**Assigned task**
Locate the line that contains "5. Lắp đặt máy lọc nước mới chuẩn kỹ thuật". Retype it and every line after it to the end of the records, exactly, but not the pictures.

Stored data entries
_ _ _ _ _ _ _

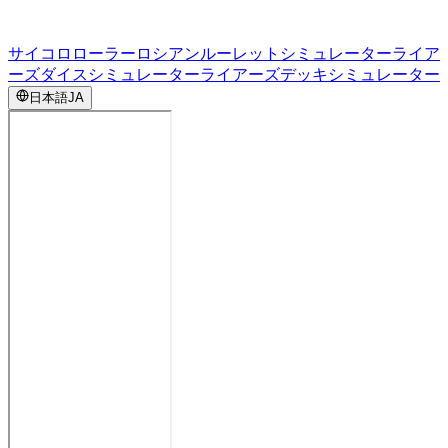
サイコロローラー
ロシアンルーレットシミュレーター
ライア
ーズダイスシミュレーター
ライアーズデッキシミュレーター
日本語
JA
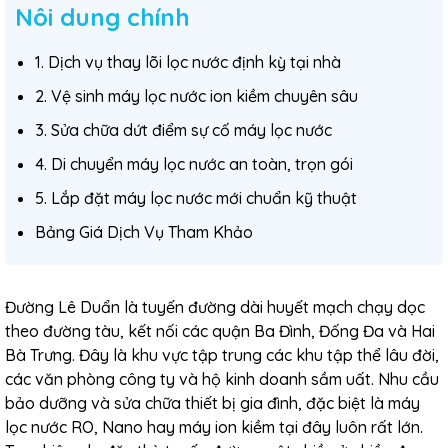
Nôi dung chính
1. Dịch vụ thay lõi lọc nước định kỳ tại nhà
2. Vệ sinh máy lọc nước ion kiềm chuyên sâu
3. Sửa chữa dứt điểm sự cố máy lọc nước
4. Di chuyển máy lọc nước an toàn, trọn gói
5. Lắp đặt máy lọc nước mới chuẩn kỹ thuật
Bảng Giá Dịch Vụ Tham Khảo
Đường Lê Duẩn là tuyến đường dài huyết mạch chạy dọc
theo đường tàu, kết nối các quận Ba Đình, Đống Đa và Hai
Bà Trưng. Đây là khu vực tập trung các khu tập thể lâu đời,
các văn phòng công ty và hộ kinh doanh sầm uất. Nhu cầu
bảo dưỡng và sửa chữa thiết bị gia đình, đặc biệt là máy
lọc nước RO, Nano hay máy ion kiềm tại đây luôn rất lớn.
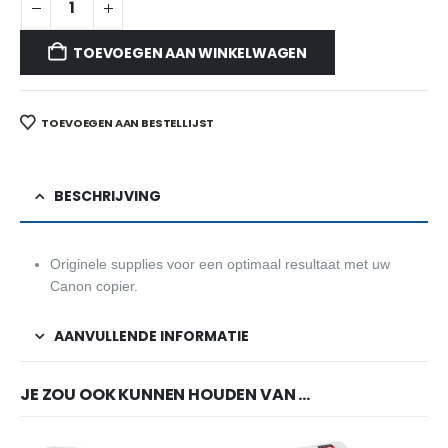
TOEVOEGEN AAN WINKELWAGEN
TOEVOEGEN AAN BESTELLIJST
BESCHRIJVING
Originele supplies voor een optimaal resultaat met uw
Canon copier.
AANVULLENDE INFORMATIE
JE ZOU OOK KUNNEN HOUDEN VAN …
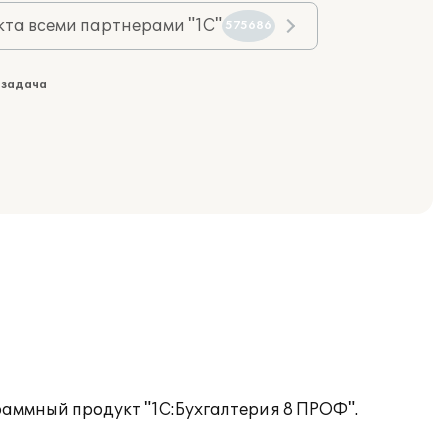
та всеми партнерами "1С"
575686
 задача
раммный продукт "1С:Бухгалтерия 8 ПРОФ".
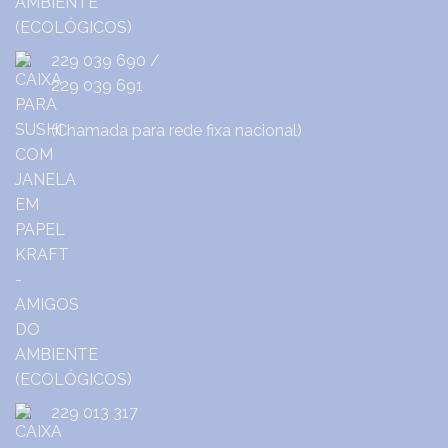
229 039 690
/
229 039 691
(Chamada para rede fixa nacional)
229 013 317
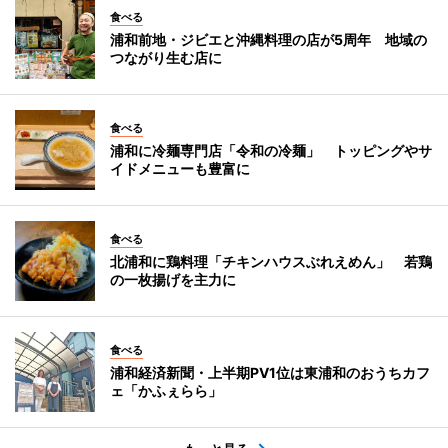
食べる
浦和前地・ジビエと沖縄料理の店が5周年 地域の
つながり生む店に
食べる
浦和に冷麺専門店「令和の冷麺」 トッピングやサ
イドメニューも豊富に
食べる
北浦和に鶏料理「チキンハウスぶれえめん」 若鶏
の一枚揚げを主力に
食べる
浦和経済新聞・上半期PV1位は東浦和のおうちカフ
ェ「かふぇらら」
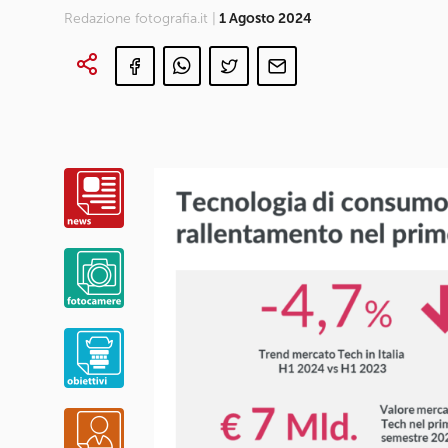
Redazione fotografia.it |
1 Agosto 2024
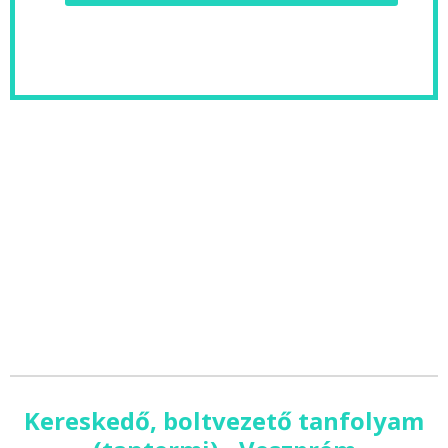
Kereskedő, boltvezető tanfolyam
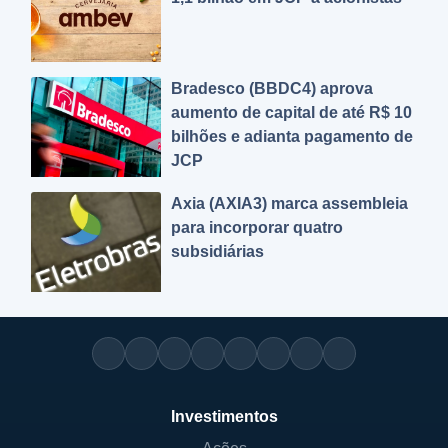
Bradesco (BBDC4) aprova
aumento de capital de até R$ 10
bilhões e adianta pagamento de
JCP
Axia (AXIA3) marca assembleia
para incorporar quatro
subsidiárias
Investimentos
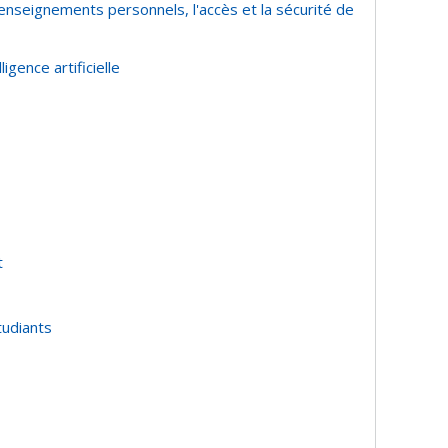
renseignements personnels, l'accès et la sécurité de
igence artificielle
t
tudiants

_ _ _ _ _ _ _

**Your response**
5. Lắp đặt máy lọc nước mới chuẩn kỹ thuật
Bảng Giá Dịch Vụ Tham Khảo
Đường Lê Duẩn là tuyến đường dài huyết mạch chạy dọc
theo đường tàu, kết nối các quận Ba Đình, Đống Đa và Hai
Bà Trưng. Đây là khu vực tập trung các khu tập thể lâu đời,
các văn phòng công ty và hộ kinh doanh sầm uất. Nhu cầu
bảo dưỡng và sửa chữa thiết bị gia đình, đặc biệt là máy
lọc nước RO, Nano hay máy ion kiềm tại đây luôn rất lớn.
TOEVOEGEN AAN WINKELWAGEN
TOEVOEGEN AAN BESTELLIJST
BESCHRIJVING
Originele supplies voor een optimaal resultaat met uw
Canon copier.
AANVULLENDE INFORMATIE
JE ZOU OOK KUNNEN HOUDEN VAN …
та всеми партнерами "1С"
575686
 задача
раммный продукт "1С:Бухгалтерия 8 ПРОФ".
229 039 690
/
229 039 691
(Chamada para rede fixa nacional)
229 013 317
食べる
浦和前地・ジビエと沖縄料理の店が5周年 地域の
つながり生む店に
食べる
浦和に冷麺専門店「令和の冷麺」 トッピングやサ
イドメニューも豊富に
食べる
北浦和に鶏料理「チキンハウスぶれえめん」 若鶏
の一枚揚げを主力に
食べる
浦和経済新聞・上半期PV1位は東浦和のおうちカフ
ェ「かふぇらら」
Redazione fotografia.it |
1 Agosto 2024
Kereskedő, boltvezető tanfolyam
Bradesco (BBDC4) aprova
aumento de capital de até R$ 10
bilhões e adianta pagamento de
JCP
Axia (AXIA3) marca assembleia
para incorporar quatro
subsidiárias
Investimentos
renseignements personnels, l'accès et la sécurité de
igence artificielle
t
tudiants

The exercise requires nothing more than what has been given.